Required action
Your task is to retype all of the records below with complete accuracy.

Data provided
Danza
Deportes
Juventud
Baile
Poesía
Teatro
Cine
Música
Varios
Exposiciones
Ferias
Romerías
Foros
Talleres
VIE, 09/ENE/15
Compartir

Solved problem
Danza
Deportes
Juventud
Baile
Poesía
Teatro
Cine
Música
Varios
Exposiciones
Ferias
Romerías
Foros
Talleres
VIE, 09/ENE/15
Compartir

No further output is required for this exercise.